Bombennacht: Vor 65 Jahren brannte Krefeld

Bombennacht: Vor 65 Jahren brannte Krefeld

Vom 21. auf den 22. Juni 1943 luden britische Flieger 2000 Tonnen Bomben über der Stadt ab. Mehr als 1000 Menschen starben, 82 Prozent der Gebäude wurden zerstört.

Krefeld. Es war das Grauen schlechthin, das Krefeld vor 65 Jahren, in der Nacht vom 21. auf den 22. Juni 1943, überfiel: Von 1.10 bis 2.40Uhr luden 705 britische Bomber 1041 Tonnen Brand- und 1033 Tonnen Sprengbomben über Alt-Krefeld ab.

Drei Tage lang brannte die Stadt, 1036 Krefelder fanden den Tod, 9349 waren verletzt, 82 Prozent der Gebäude in der Innenstadt zerstört. Krefeld war die 27. Stadt, die von der Royal Air Force (RAF) im "Battle of the Ruhr" in Schutt und Asche gelegt wurde.

Ein Feuerwehrmann hielt fest: "An der Dreikönigenstraße sah ich die erste Leiche, ein Kind mit zertrümmertem Schädel, daneben die Mutter, schwer verletzt und mit brennendem Phosphor bespritzt, die Haare waren ihr kahl vom Hinterkopf gebrannt, sie schrie furchtbar."

Im Februar 1942 begannen die Alliierten mit Flächenbombardements. Später kam der Begriff "moral bombing" dazu. Die Deutschen sollten moralisch zermürbt werden, war die Devise. Am 5. März flog die RAF den ersten Angriff der Serie auf Essen, es folgten Duisburg, Bochum, Dortmund, Wuppertal und dann Krefeld, am Tag darauf Marl-Hüls und am 29. Juni Köln.

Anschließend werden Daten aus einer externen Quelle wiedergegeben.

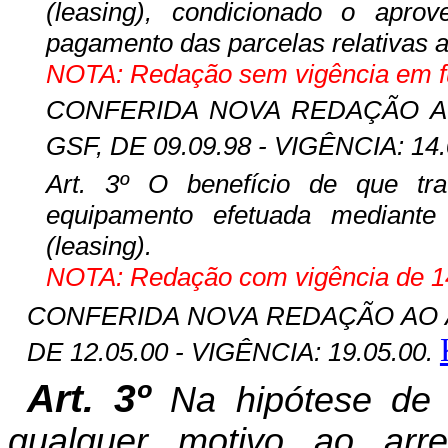
(leasing), condicionado o aprov
pagamento das parcelas relativas 
NOTA: Redação sem vigência em fun
CONFERIDA NOVA REDAÇÃO AO A
GSF, DE 09.09.98 - VIGÊNCIA: 14
Art. 3º O benefício de que tra
equipamento efetuada mediante
(leasing).
NOTA: Redação com vigência de 14
CONFERIDA NOVA REDAÇÃO AO ART
DE 12.05.00 - VIGÊNCIA: 19.05.00.
Art. 3º
Na hipótese de
qualquer motivo ao arre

Den ersten Luftangriff erlebte Krefeld am 5. Mai 1940, den letzten schweren mit 142 Flugzeugen auf den Güterbahnhof am 29. Januar 1945, nur 33 Tage vor dem Einmarsch der Amerikaner.

Der ehemalige Beigeordnete Hans Vogt und Herbert Brenne haben in ihrem 1986 erschienenen Buch "Krefeld im Luftkrieg" 66 Luftangriffe auf Krefeld zwischen 1940 und dem Kriegsende ermittelt. Dabei fielen fast 3900 Tonnen Bomben auf die Stadt. Insgesamt ist von 2048 Luftkriegstoten die Rede.

Der Angriff in der Nacht zum 22.Juni war der schwerste und gezielt gegen die Bevölkerung gerichtet. Nach dem Angriff auf einen von rund 80000 Menschen bewohnten Teil der Stadt waren rund 7500 Wohnhäuser nicht mehr bewohnbar, rund 72000 Menschen waren ohne Obdach.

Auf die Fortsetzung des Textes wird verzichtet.